For ideal, hypothetical gases, they made a kinetic theory to explain them. But when they used it to explain real gases, well what do you know? Two of the postulates failed. The scientists were probably stumped though until they came upon a realisation that well, you need some ideal conditions to make real gases behave like ideal ones. Low pressure and high temperature. But alas! Some gases still deviated from the ideal behaviour. And then Van der Waal came along and made some corrections in some factors so the postulates could be applied on real gases, yada yada. But I was fascinated by how this felt like something that also linked to relationships. Ideal ones don’t exist. But the idea of one is necessary so you can relate to it once a real one comes along. So, some of your own postulates get debunked and leave you in a mess. Followed by the realisation of what’s real and what’s not. And then making some of your own corrections. Breaking down your own castles to a rubble. But staying steady and getting the hang of it, leaving the idea behind for something far better. For something real. For something you worked for.

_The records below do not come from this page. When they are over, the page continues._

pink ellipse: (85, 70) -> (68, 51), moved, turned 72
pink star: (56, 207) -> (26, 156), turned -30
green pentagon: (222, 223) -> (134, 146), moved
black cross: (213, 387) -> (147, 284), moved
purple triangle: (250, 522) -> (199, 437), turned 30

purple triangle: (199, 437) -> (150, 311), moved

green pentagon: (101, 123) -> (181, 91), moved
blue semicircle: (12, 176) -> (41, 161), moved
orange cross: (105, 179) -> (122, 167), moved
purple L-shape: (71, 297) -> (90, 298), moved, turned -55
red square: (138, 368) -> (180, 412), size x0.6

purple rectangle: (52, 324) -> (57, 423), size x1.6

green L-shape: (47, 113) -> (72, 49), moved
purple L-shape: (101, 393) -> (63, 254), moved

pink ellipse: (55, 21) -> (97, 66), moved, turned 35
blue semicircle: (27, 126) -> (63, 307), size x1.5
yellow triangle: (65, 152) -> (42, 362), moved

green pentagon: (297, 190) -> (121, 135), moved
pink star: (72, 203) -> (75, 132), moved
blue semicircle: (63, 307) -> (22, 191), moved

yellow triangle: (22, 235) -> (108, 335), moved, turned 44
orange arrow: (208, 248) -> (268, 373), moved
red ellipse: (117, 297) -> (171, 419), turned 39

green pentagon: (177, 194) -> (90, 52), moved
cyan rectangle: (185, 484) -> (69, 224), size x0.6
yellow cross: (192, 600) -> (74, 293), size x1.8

(Did I already mention this in a previous post as well? Maybe.)
And then we come to the topic of bonding. Atoms, humans, potato, potahto. When two atoms come closer together, they attract. But no, to be more specific, their valence electrons react, depending on their own valencies and their stability and how much they need to depend on one another. We get some amount of a bond energy and that’s that. But are the atoms completely attached to one another when they’re bonded? Are they standing side by side, no space in between them? No. You forget about the other electrons, the ones in the inner shells. They are negatively charged, the electrons of the other atom are also negatively charged, so they will repel and there will a decrease in energy and a distance between them. A little distance isn’t a bad thing, everyone needs space to breathe. Even when you’re in love, remember that you are YOU, even though you share parts of yourself with someone, it doesn’t mean you don’t deserve your own space because that’s a good thing! Distance makes the heart grow fonder. You don’t have to stick together like two beans in a pod 24/7.
(My chemistry professor JUST said “Humans and atoms are exactly the SAME but with different forms of expression” LIKE OH MY GOD WOW I was writing this in class and he just said that, I want to grin out loud!)
My point is, we are made of atoms and so we have their characteristics. We collide, connect, disconnect and even blow up, giving off heat and terrible energy. I just thought this was very fascinating how science, (rationality-driven, fact-seeking) could relate to something as irrational and free as love. I guess they are both two paths of a same journey.